• **Try it**
Look through the listing below and count the lines holding "habits". Reply with the number alone.

• **Dataset entries**
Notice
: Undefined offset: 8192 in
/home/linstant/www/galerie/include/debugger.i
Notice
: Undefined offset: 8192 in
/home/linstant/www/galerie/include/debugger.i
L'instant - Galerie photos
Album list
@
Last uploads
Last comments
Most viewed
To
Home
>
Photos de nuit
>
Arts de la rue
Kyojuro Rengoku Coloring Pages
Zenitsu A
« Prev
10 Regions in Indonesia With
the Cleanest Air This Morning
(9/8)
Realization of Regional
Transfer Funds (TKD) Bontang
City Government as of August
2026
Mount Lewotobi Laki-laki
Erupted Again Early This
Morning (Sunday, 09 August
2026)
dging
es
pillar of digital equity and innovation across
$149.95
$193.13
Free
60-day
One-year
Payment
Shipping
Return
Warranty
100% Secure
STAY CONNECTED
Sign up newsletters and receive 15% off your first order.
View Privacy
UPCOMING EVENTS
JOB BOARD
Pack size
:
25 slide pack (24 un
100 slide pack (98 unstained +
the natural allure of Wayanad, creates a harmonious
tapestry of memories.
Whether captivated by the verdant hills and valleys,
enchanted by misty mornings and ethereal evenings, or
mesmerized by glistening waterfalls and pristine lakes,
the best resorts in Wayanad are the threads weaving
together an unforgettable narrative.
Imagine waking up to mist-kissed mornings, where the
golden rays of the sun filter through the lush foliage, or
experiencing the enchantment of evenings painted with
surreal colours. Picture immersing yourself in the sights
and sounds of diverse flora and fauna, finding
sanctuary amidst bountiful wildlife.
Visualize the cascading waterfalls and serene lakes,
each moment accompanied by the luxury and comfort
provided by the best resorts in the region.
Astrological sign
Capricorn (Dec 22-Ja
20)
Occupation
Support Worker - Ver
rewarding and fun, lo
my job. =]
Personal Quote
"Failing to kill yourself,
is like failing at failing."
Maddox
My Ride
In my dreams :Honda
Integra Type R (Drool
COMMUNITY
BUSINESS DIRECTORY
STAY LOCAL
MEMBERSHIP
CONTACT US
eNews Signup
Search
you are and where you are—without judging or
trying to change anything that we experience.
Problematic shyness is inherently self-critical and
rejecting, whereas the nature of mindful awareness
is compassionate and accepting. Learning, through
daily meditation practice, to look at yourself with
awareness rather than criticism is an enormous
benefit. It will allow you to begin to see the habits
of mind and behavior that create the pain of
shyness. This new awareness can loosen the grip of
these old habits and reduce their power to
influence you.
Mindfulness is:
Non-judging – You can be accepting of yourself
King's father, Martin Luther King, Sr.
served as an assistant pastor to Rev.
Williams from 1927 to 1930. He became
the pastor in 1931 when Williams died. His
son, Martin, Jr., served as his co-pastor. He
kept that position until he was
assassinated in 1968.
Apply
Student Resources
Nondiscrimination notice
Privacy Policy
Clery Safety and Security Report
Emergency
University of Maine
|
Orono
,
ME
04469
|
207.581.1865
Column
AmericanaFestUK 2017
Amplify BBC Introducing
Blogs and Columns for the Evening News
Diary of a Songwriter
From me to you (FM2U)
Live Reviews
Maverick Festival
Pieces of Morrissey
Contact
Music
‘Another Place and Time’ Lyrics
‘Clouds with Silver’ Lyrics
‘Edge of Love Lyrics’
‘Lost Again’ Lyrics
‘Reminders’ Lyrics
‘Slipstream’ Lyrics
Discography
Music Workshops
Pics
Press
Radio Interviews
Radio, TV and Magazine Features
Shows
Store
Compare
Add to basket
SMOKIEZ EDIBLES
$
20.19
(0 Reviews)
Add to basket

• **Finished task**
2